Je note vite, par bouts, sur mon téléphone, dès que personne ne regarde. Ici, je n'aurai pas le temps de m'asseoir pour écrire vraiment. Alors ce seront des éclats. Je recollerai plus tard, peut-être. Je détaillerai tout ça dans mon nouveau carnet de voyage, et en rentrant je ferai un album scrapbook avec les photos prises pendant mon séjour.


Le décalage, ce n'est pas l'heure. C'est le corps qui débarque avant l'esprit. J'ai posé le pied à la Nouvelle-Orléans à midi, et quelque chose en moi croyait encore qu'il faisait nuit à Havenport.
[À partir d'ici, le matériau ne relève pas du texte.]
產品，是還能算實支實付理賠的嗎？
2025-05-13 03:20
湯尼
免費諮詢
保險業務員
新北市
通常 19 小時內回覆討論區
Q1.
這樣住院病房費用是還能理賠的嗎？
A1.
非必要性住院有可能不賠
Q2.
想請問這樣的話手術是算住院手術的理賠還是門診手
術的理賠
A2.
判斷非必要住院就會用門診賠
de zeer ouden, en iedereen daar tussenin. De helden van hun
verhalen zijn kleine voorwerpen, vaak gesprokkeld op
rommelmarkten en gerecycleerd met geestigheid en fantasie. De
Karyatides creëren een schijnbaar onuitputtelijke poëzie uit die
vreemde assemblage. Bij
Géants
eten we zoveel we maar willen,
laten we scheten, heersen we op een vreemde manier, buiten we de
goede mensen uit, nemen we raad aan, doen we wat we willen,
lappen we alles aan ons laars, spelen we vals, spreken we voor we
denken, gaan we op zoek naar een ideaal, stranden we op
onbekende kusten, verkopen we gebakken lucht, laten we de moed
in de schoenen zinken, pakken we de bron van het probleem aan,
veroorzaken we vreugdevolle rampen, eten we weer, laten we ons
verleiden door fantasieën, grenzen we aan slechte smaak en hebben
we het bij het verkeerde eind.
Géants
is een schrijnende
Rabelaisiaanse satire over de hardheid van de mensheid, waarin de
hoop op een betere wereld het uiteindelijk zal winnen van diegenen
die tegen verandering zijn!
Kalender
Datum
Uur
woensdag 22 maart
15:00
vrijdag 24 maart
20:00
L'air m'a sauté dessus dès la sortie de l'aéroport, épais, chaud, sucré, un air qui te colle à la peau et te dit que tu n'es plus chez toi.
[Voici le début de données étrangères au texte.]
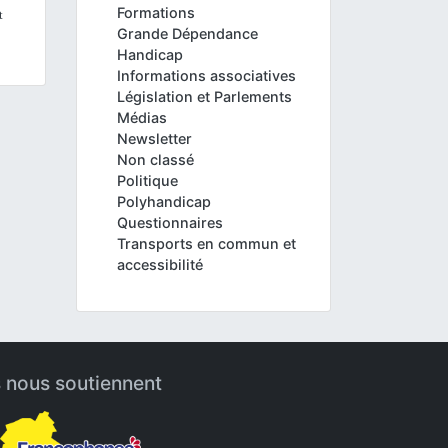
Formations
t
Grande Dépendance
Handicap
Informations associatives
Législation et Parlements
Médias
Newsletter
Non classé
Politique
Polyhandicap
Questionnaires
Transports en commun et
accessibilité
s nous soutiennent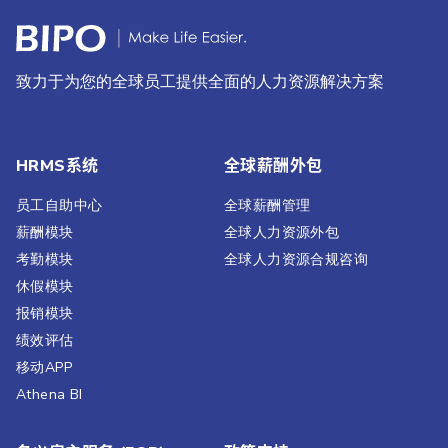
致力于为您的全球员工提供全面的人力资源解决方案
HRMS系统
全球薪酬外包
员工自助中心
全球薪酬管理
薪酬模块
全球人力资源外包
考勤模块
全球人力资源合规咨询
休假模块
报销模块
绩效评估​
移动APP
Athena BI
Le plus étrange, ce n'est pas la ville. C'est mes poches vides. Pas de Pixel qui commente la luminosité ambiante. Pas de Frost roulé au fond de mon sac. Pas de Neva qui ouvre la marche et trie les gens d'un regard. Je les ai laissés chez la voisine, je le savais, et ça m'a quand même cueillie au moment de chercher une présence à mes côtés et de ne trouver que mon propre bras. On ne mesure le poids d'une ombre que le jour où elle ne vous suit plus.


Zara m'attendait. Je la voyais plus grande dans mes souvenirs ; je n'étais pas très observatrice à l'époque. Elle a les gestes de Basira, et le rire aussi, sauf que Basira le garde pour elle. Elle m'a serrée comme si elle me connaissait, et c'est vrai, elle me connaît, même si je ne saurais pas dire depuis quand.
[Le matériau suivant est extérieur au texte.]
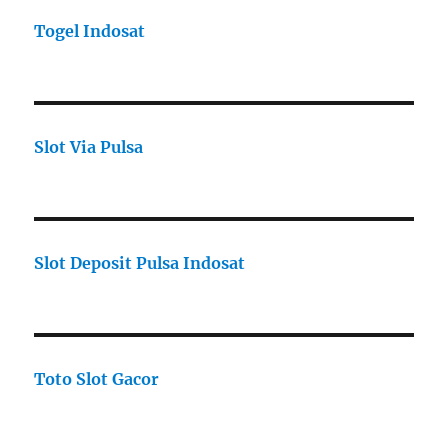
Togel Indosat
Slot Via Pulsa
Slot Deposit Pulsa Indosat
Toto Slot Gacor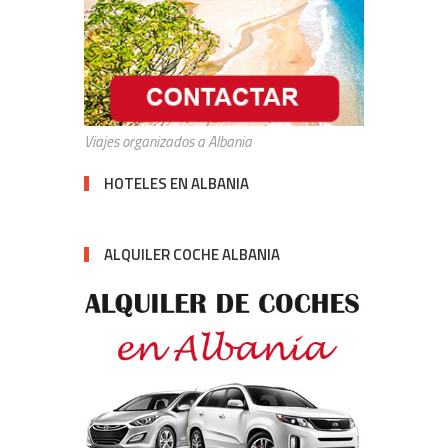
Viajes organizados a Albania
HOTELES EN ALBANIA
ALQUILER COCHE ALBANIA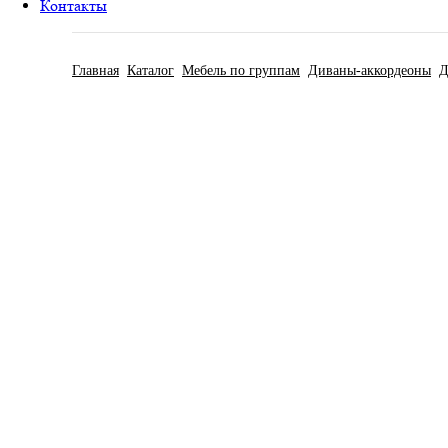
Контакты
Главная
Каталог
Мебель по группам
Диваны-аккордеоны
Д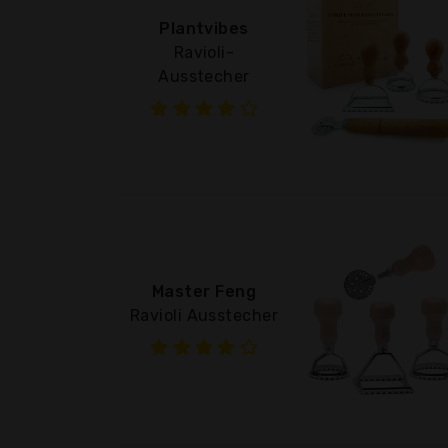
Plantvibes
Ravioli-
Ausstecher
Master Feng
Ravioli Ausstecher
La dernière fois que j'étais venue ici, j'étais une autre. Plus jeune, plus naïve, je m'étais fait tatouer pour la première fois sans très bien comprendre où je mettais les pieds. Je me souviens de l'odeur de l'encre, des néons roses sur la peau, de la chaleur humide qui ne lâche jamais. Mon poignet s'en souvient encore quand je regarde la ligne qui y court.


J'ai voulu parler de Dalia. Juste son nom, glissé dans une phrase. Zara n'a pas répondu, et elle a parlé d'autre chose, vite, doucement, comme on referme un tiroir avant que quelqu'un ne voie ce qu'il y a dedans. Je connais ce geste. Je vis avec, à l'envers, depuis toujours.

Je crois que je ne suis pas venue ici pour des vacances. Je crois que je suis venue pour quelque chose que personne ne veut encore nommer.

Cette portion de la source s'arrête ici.